■ **Task instructions**
Among the entries below, count each line holding the word "header". Write only the number.

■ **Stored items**

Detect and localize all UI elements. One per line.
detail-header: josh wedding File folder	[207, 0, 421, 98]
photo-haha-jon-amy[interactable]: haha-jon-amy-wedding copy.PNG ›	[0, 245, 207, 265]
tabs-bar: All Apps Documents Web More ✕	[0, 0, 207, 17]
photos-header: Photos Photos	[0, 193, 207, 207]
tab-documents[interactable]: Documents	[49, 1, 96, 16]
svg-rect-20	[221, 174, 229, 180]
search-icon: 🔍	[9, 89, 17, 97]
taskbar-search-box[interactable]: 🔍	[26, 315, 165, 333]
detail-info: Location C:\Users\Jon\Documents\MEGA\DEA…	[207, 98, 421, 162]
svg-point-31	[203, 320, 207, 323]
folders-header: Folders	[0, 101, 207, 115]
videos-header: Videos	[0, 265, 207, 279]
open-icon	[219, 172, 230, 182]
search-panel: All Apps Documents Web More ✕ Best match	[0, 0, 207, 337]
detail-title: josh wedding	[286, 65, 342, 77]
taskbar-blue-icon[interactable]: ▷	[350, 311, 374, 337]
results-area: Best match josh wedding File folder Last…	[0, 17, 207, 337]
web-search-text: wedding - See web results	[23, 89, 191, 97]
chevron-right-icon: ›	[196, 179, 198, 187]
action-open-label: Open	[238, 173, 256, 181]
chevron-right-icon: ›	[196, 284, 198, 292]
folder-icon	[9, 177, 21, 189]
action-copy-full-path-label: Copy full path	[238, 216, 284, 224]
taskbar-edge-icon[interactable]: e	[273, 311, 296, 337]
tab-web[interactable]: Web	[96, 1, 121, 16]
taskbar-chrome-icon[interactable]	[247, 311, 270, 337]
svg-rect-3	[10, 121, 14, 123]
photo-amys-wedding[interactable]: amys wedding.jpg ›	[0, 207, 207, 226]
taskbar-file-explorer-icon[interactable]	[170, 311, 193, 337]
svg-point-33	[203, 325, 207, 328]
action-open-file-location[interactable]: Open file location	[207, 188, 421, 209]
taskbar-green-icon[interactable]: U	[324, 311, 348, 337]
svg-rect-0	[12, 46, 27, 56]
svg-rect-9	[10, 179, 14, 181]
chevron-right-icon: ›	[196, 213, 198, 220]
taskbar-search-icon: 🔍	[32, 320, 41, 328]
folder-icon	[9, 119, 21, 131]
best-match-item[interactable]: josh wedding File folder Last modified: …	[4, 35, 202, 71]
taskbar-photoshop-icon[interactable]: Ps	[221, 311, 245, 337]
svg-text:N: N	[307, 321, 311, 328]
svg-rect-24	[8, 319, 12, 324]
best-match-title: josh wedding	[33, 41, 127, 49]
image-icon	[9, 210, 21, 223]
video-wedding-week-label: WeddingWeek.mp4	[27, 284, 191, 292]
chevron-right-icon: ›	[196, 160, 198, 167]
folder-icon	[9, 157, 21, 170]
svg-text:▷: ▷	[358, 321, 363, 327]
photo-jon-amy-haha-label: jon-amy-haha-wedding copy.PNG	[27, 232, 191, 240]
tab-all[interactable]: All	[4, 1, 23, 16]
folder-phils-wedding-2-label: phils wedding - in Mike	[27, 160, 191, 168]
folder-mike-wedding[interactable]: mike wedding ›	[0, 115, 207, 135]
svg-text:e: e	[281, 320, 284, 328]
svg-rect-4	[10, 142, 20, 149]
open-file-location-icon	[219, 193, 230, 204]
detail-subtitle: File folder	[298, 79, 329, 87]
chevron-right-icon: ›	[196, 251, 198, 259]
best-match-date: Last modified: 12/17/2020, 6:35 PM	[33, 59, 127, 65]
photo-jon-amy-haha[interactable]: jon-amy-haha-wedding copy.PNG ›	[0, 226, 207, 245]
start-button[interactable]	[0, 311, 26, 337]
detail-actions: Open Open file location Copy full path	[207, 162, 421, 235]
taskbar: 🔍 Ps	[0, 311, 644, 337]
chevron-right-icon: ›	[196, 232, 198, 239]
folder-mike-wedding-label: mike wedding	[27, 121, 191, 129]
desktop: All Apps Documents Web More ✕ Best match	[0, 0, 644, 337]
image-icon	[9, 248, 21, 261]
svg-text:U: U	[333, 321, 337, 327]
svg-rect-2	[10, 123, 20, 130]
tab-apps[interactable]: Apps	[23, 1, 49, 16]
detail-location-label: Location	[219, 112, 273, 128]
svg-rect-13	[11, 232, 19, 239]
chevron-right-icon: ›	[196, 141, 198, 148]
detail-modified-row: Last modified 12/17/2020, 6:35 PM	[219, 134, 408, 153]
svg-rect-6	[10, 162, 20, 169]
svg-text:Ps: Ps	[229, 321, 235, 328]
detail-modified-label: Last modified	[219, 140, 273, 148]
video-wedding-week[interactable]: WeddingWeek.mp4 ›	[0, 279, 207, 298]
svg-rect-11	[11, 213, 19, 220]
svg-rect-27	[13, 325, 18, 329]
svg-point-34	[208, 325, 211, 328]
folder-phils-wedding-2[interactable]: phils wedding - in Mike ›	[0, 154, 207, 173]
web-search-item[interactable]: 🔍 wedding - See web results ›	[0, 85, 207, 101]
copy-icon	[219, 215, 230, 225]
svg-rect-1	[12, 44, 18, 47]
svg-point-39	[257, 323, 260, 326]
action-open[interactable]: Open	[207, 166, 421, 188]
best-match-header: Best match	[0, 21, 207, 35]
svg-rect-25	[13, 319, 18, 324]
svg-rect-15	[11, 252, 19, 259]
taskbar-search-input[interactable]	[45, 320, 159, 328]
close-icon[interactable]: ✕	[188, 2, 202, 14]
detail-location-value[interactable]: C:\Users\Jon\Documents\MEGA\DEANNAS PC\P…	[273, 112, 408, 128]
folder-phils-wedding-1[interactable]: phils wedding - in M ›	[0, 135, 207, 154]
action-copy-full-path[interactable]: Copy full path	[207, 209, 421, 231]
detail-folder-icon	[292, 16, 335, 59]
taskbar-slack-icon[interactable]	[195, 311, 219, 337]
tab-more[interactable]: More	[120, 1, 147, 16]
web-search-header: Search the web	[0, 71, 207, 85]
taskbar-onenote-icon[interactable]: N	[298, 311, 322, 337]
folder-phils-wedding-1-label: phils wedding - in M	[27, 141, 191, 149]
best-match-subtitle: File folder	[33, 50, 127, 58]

■ **Completed task**
6